The Church has undertaken this enormous task for numerous reasons. One reason is the significant amount of new material to be added to the Missal. Because Blessed John Paul II canonized many saints, new Mass texts are required for their feasts. The new Missal includes additional prefaces for the Eucharistic Prayers. The Missal includes additional Masses for various needs and occasions. There is also a new General Instruction, giving the theology of, and directions for, proper celebration of the Mass. This constitutes a significant increase in the content of the new Missal.

Also, in the 2001 document, Liturgiam Authenticam (authentic liturgy), the Church mandated a more precise method of translating liturgical texts. Translating the texts in a more literal way–as opposed to the previous method of “dynamic equivalence”–will bring us into closer unity with Catholics around the world who will be praying in similar words in their own languages. The new more formal translation is not meant to be slavish word-for-word translation, but is meant to preserve the theological tradition of the Church more strongly. One of the great strengths of the new translation is that it very clearly connects us with the Bible texts that underlie the prayers of the Mass.


One of the criticisms of the liturgical renewal following the Second Vatican Council was that people were not prepared sufficiently. They arrived at church one Sunday and the altar was turned around. On another Sunday, the Mass was in English. On another Sunday, a lay person was reading the scriptures. These changes were monumental for people used to the traditional Latin Mass. In some places, people were prepared with proper catechesis, but, in other places, the changes were simply made and the people had to accept them without understanding the reasons.

Two of the most significant resources are Believe, Celebrate, Live the Eucharist: A Program for Study and Reflection published by World Library Publications. It is a five week program exploring five different elements of the Mass: the Gathering, Liturgy of the Word, Giving Thanks, Communion and Sending. Become One Body, One Spirit in Christ, published by the United States Catholic Conference of Bishops, is a more specific resource. It is an interactive DVD that explores the layers of meaning in the texts of the Roman Missal.


The classic Church maxim, Lex Orandi, lex Credendi–commonly translated “The law of prayer is the law of belief”–indicates the intimate connection between the way we pray at worship and what we believe. Anyone who has read a book before seeing a movie is invariably disappointed in the movie. Things are eliminated or truncated, and some elements are even changed.

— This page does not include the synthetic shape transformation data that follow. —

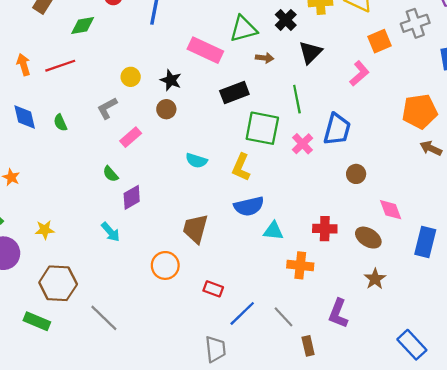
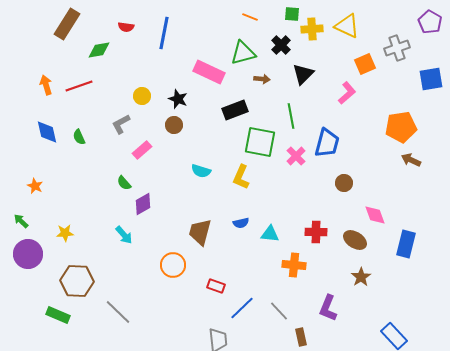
blue semicircle: (249, 206) -> (241, 223), moved, size x0.6

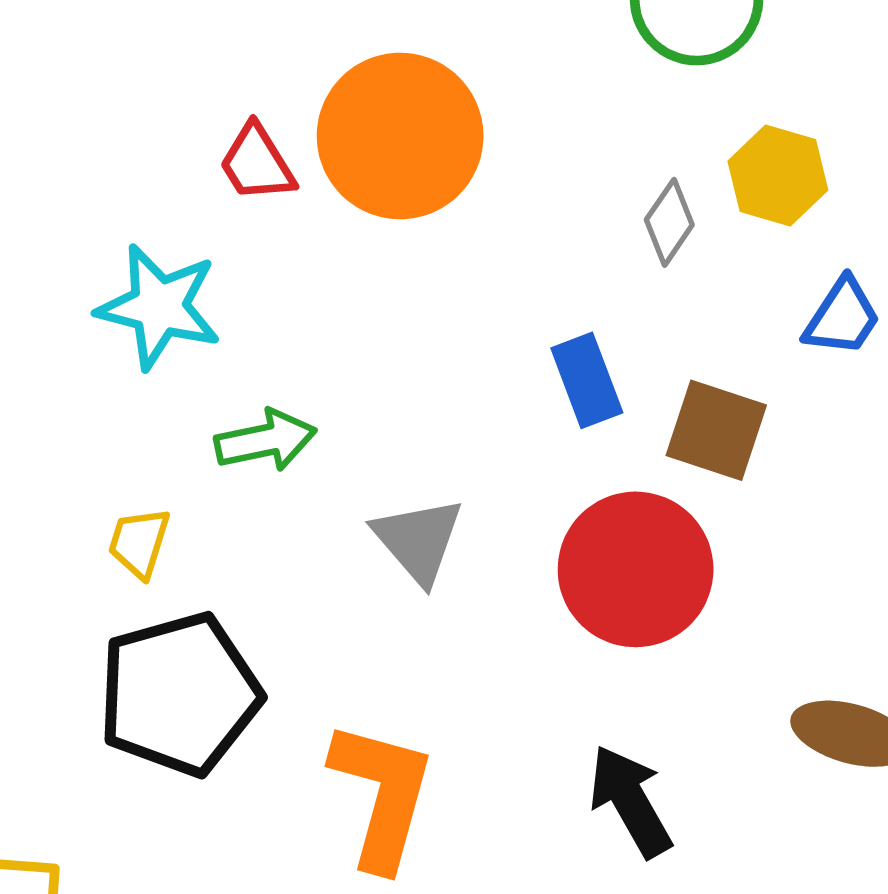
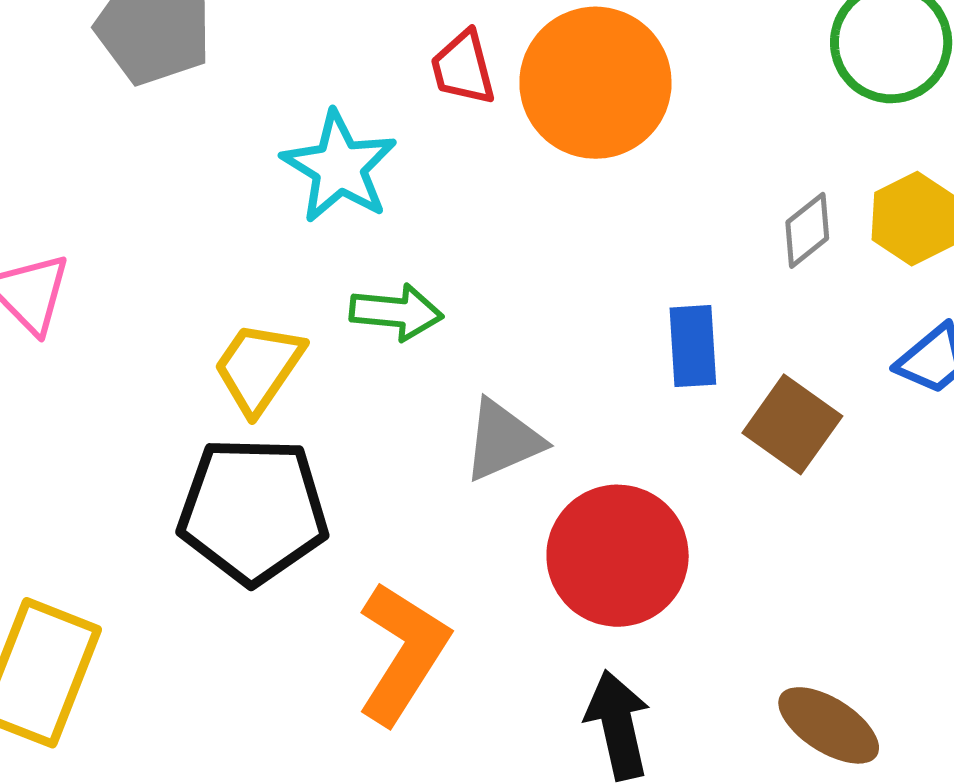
gray triangle: (418, 540) -> (503, 440), turned 30
yellow trapezoid: (139, 543) -> (258, 367), size x1.5
red circle: (636, 569) -> (618, 556), moved

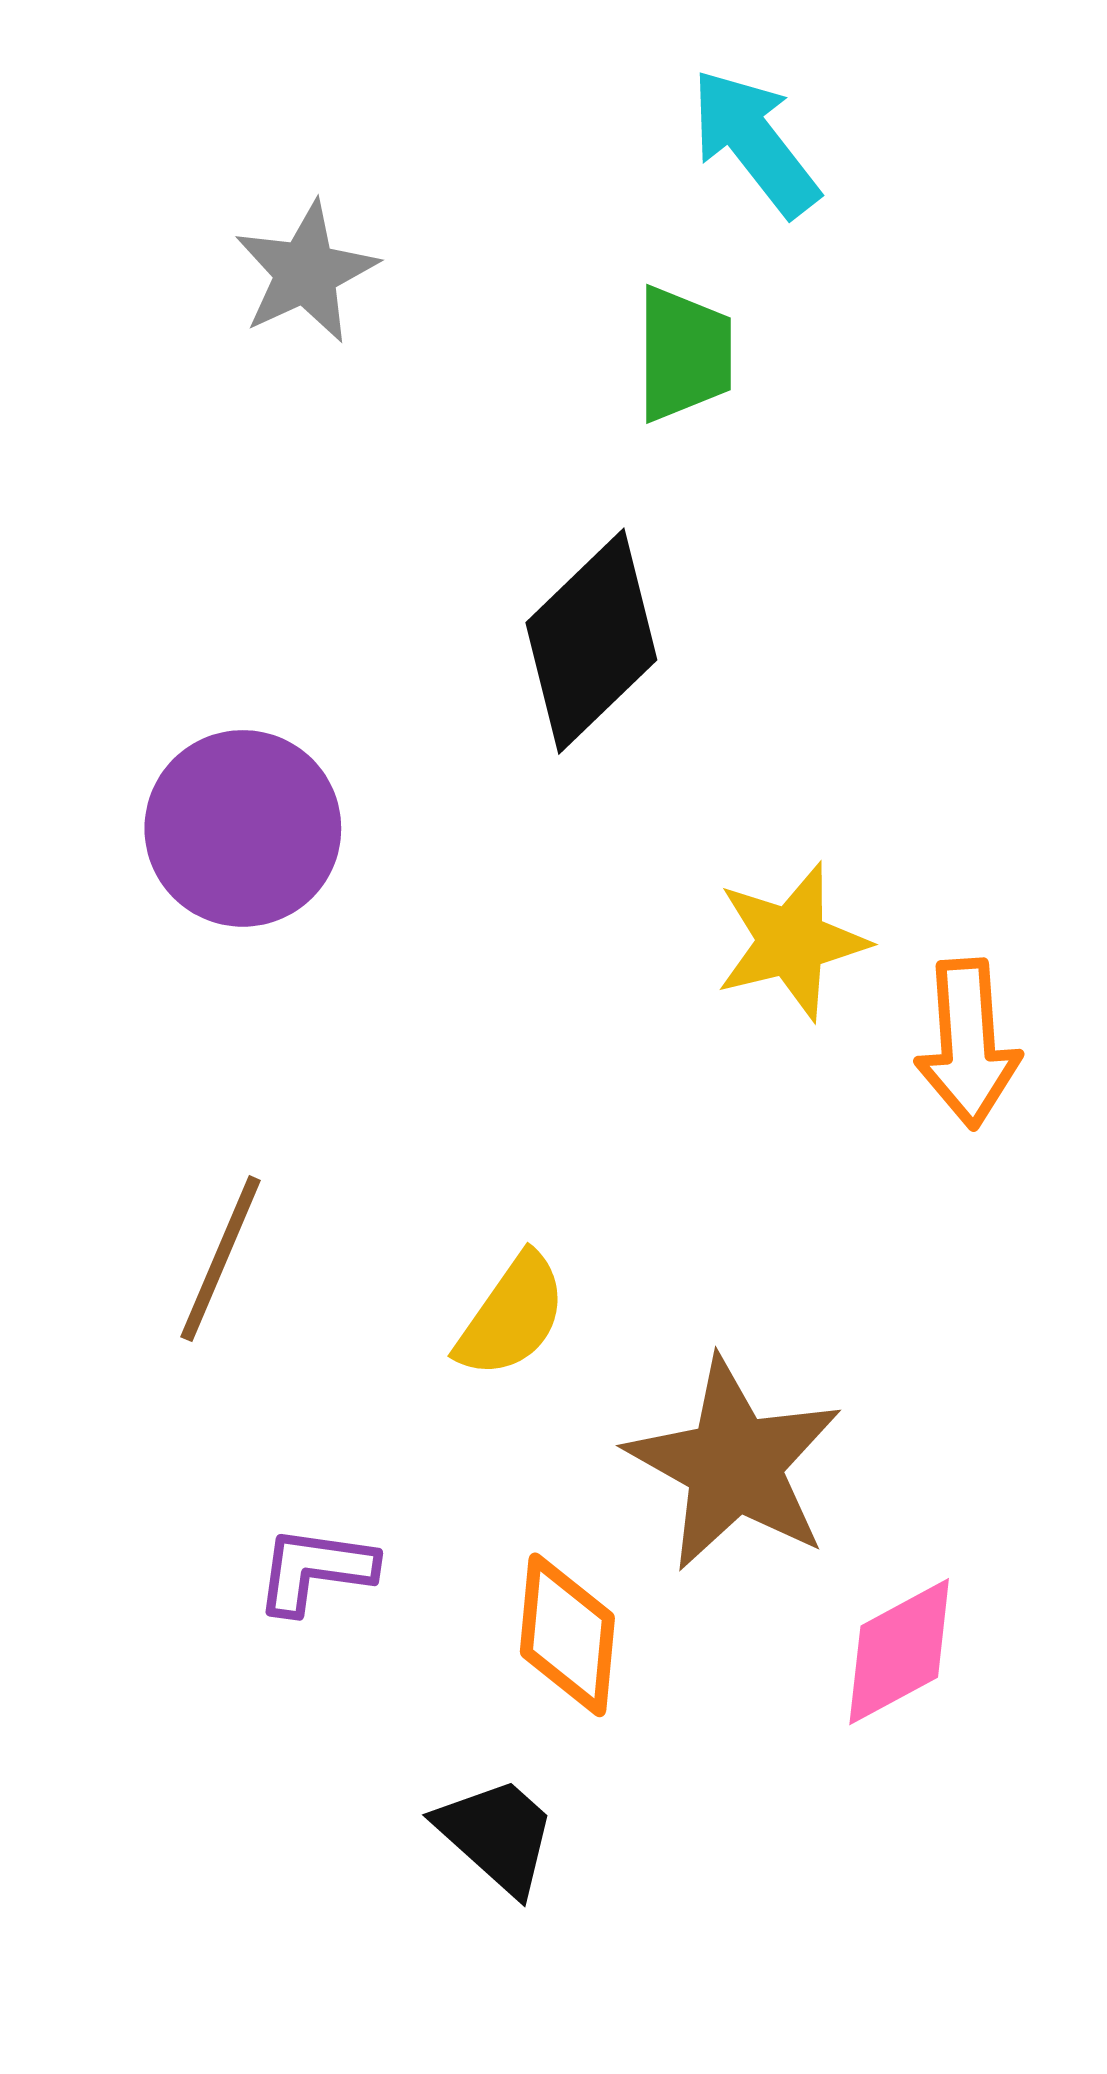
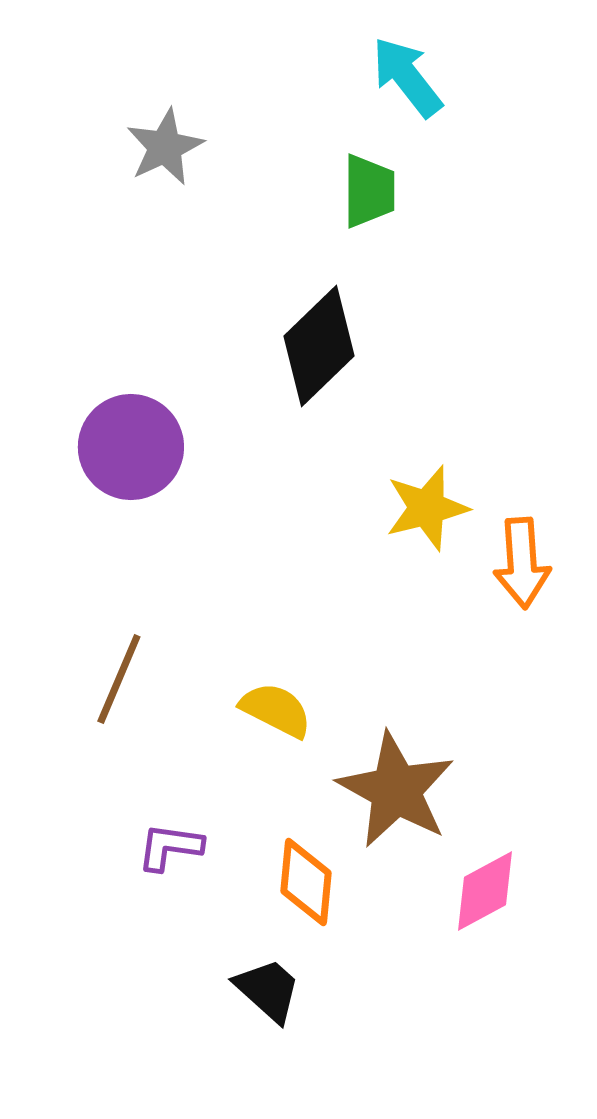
yellow semicircle: (512, 1316) -> (276, 710), turned -98

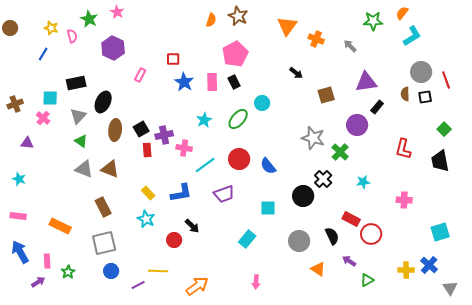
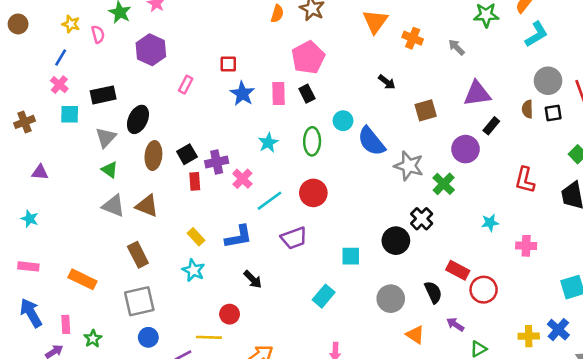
pink cross: (43, 118) -> (59, 85), moved
green ellipse: (238, 119) -> (312, 141), turned -40
pink cross: (184, 148) -> (242, 179), turned 35
blue semicircle: (268, 166) -> (371, 141), moved, size x1.4
cyan star: (363, 182) -> (490, 223), moved
red circle: (174, 240) -> (230, 314), moved

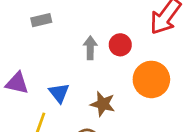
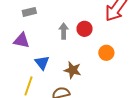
orange circle: (151, 79) -> (106, 53), size x0.6
purple triangle: (17, 83) -> (22, 40), moved

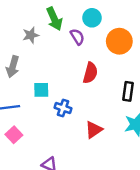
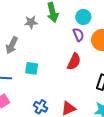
purple semicircle: (77, 37) -> (78, 35), moved
blue cross: (63, 108) -> (41, 107), moved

Translations can be like that. Because the new translation is closer to the original Latin, the theology of the texts we pray will surely affect our faith. Even simple text changes like “And with your spirit,” point to a deeper understanding of faith acknowledging the presence of the Holy Spirit in the priest (or deacon- at the proclamation of the Gospel) in a unique way as a result of his ordination. These words also reflect the biblical language of St. Paul in Galatians 6:18; Philippians 4:23 and Timothy 4:22. As we pray these new texts the biblical language will take on greater clarity as we hear the words proclaimed in the Scriptures at Mass.

The Creed is now a more powerful expression of personal faith as we repeat the words “I believe” four times as we recite them together. The Gloria becomes more powerful as we amplify our praise in “We praise you, we bless you, we adore you, we glorify you, we give you thanks for your great glory.” The use of unusual words like consubstantial and incarnate might cause us to think and ponder these great theological dogmas or provide the homilist material for preaching.

To show more powerfully that the Mass is not self-contained, the Holy Father encouraged the inclusion of alternate dismissals. For example, “Go and announce the Gospel of the Lord” or “Go in peace, glorifying the Lord by your life” clearly indicate how we are to embody our mission in the world.

Although there is no reason to hide from the new Roman Missal, be prepared for an explosion of poetry, theology, biblical imagery and song. Despite the challenges, this new translation will help us to be faithful to our tradition and to dive more deeply into the Mystery that we celebrate.

Mr. McAfee is Director of the Office for Christian Worship for the Archdiocese of Detroit. He is a graduate of the University of Notre Dame.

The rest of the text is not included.